その瞬間、ガラスで出来た灰皿が腹部目掛け、勢い良く投げつける。






 「うっ……」


 「てめぇの会社潰すぞ?ちゃんと持って来た時は、お情けで俺のおもちゃ少し使わせてやるからさ。わかったか??」


 「…………はい」


頷くと、SPに部屋から追い出された荒木。


荒木は思った。



敵に回してはいけない人を敵にする……。あの人は全然分かっていない、政権ですら敵に回してはいけないお方が贔屓する彼女を誘拐でもしようなら……。



最悪の状況に怯えそうになるも、邪念を振り払い、証拠も残らない様に思考を加速させたのだった。




それから数十分が過ぎた高級ホテルの一角。






 「坊ちゃん。あいつその写真を見た時、大分怯えてましたで??この山はやべんじゃないんでしょうか」


大柄のSPが椅子に寛いで、美女に自分のブツを舐めさせるスーツの男がいた。






 「おら!!もっと奥まで呑み込めや」


その言葉に、美女は苦しそうに悶えている姿を見下ろすスーツ姿の男は満足げにして話を続けた。
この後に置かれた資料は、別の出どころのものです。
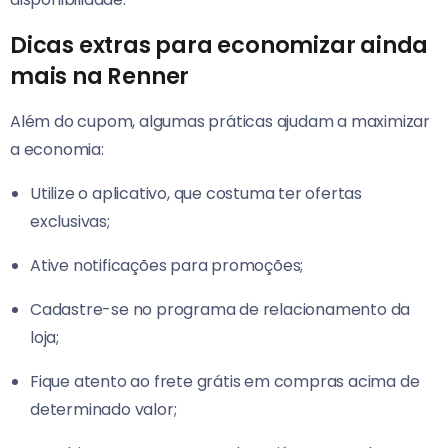
Dicas extras para economizar ainda
mais na Renner
Além do cupom, algumas práticas ajudam a maximizar
a economia:
Utilize o aplicativo, que costuma ter ofertas
exclusivas;
Ative notificações para promoções;
Cadastre-se no programa de relacionamento da
loja;
Fique atento ao frete grátis em compras acima de
determinado valor;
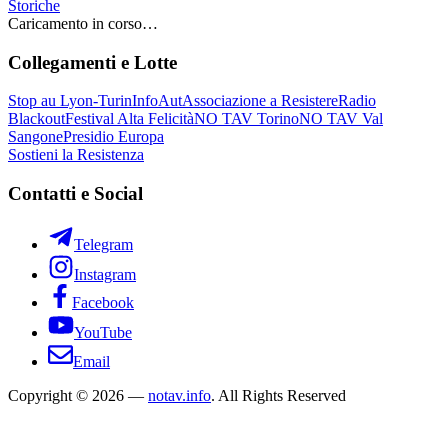
Storiche
Caricamento in corso…
Collegamenti e Lotte
Stop au Lyon-Turin
InfoAut
Associazione a Resistere
Radio
Blackout
Festival Alta Felicità
NO TAV Torino
NO TAV Val
Sangone
Presidio Europa
Sostieni la Resistenza
Contatti e Social
Telegram
Instagram
Facebook
YouTube
Email
Copyright © 2026 —
notav.info
. All Rights Reserved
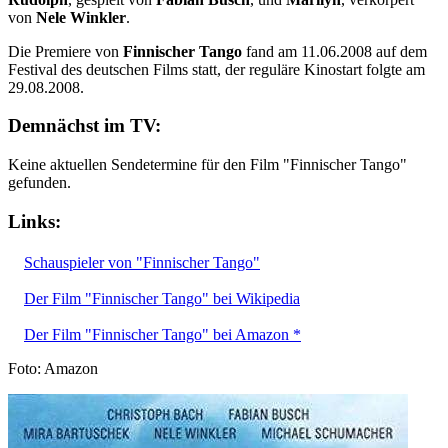
von
Nele Winkler
.
Die Premiere von
Finnischer Tango
fand am 11.06.2008 auf dem
Festival des deutschen Films statt, der reguläre Kinostart folgte am
29.08.2008.
Demnächst im TV:
Keine aktuellen Sendetermine für den Film "Finnischer Tango"
gefunden.
Links:
Schauspieler von "Finnischer Tango"
Der Film "Finnischer Tango" bei Wikipedia
Der Film "Finnischer Tango" bei Amazon *
Foto: Amazon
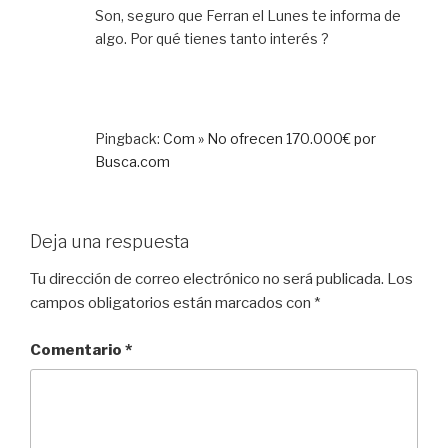
Son, seguro que Ferran el Lunes te informa de
algo. Por qué tienes tanto interés ?
Pingback:
Com » No ofrecen 170.000€ por
Busca.com
Deja una respuesta
Tu dirección de correo electrónico no será publicada.
Los
campos obligatorios están marcados con
*
Comentario
*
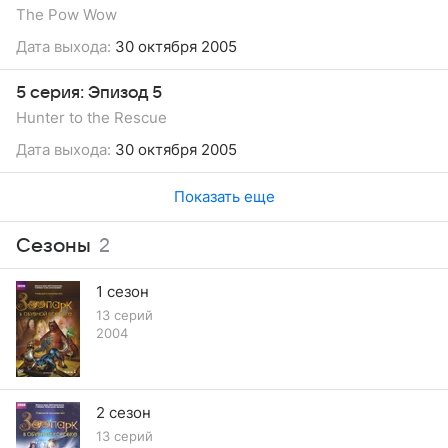
The Pow Wow
Дата выхода:
30 октября 2005
5 серия: Эпизод 5
Hunter to the Rescue
Дата выхода:
30 октября 2005
Показать еще
Сезоны
2
1 сезон
13 серий
2004
2 сезон
13 серий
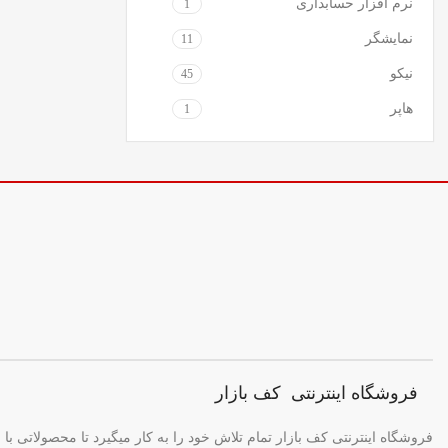
نرم افزار حسابداری
1
نمایشگر
11
نیکو
45
هاپر
1
فروشگاه اینترنتی کف بازار
فروشگاه اینترنتی کف بازار تمام تلاش خود را به کار میگیرد تا محصولاتی با ب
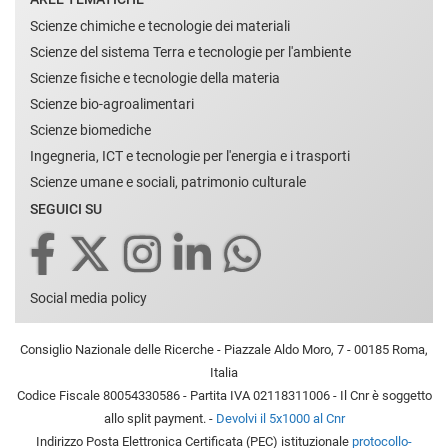
Scienze chimiche e tecnologie dei materiali
Scienze del sistema Terra e tecnologie per l'ambiente
Scienze fisiche e tecnologie della materia
Scienze bio-agroalimentari
Scienze biomediche
Ingegneria, ICT e tecnologie per l'energia e i trasporti
Scienze umane e sociali, patrimonio culturale
SEGUICI SU
Social media policy
Consiglio Nazionale delle Ricerche - Piazzale Aldo Moro, 7 - 00185 Roma,
Italia
Codice Fiscale 80054330586 - Partita IVA 02118311006 - Il Cnr è soggetto
allo split payment. -
Devolvi il 5x1000 al Cnr
Indirizzo Posta Elettronica Certificata (PEC) istituzionale
protocollo-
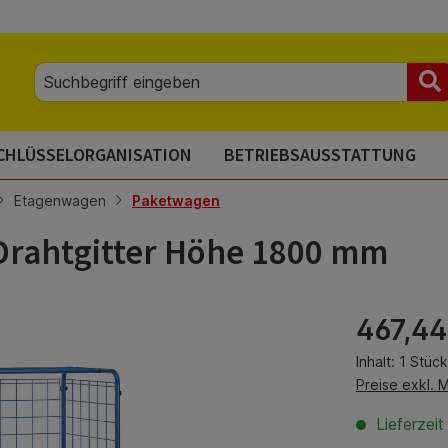
CHLÜSSELORGANISATION
BETRIEBSAUSSTATTUNG
Etagenwagen
Paketwagen
Drahtgitter Höhe 1800 mm
Regulärer Pre
467,44
Inhalt:
1 Stück
Preise exkl. 
Lieferzei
 「ああ、確かにな。大分手を染めた奴だがあんなに怯えるのは初めてだな」


 「はい。坊ちゃんもあんなに女を抱いているじゃありませんか、少しは静に今のおもちゃで満足した方がいいと思われます。それにもう直ぐお父様の選挙、余り派手な行動は避けるべきかと」


 「ふむ。一理あるな。当分は今のまま発散するか」


 「飢えた獣の様に萎えませんね。私は、飲み物を買って来ますね」


 「頼むわ。さぁ、お前も媚薬が効いてきたか、これからもっと可愛がってやるからな」


SPは部屋を出ると、鍵を掛け出掛ける。


スーツの男は、美女を抱き寄せ、ベッドに誘導する。


トロンとした目つきに、スーツの男は、貪るように美女と交わり、次の獲物をどう可愛るか考えながら目の前の美女を性処理の道具に使うのであった。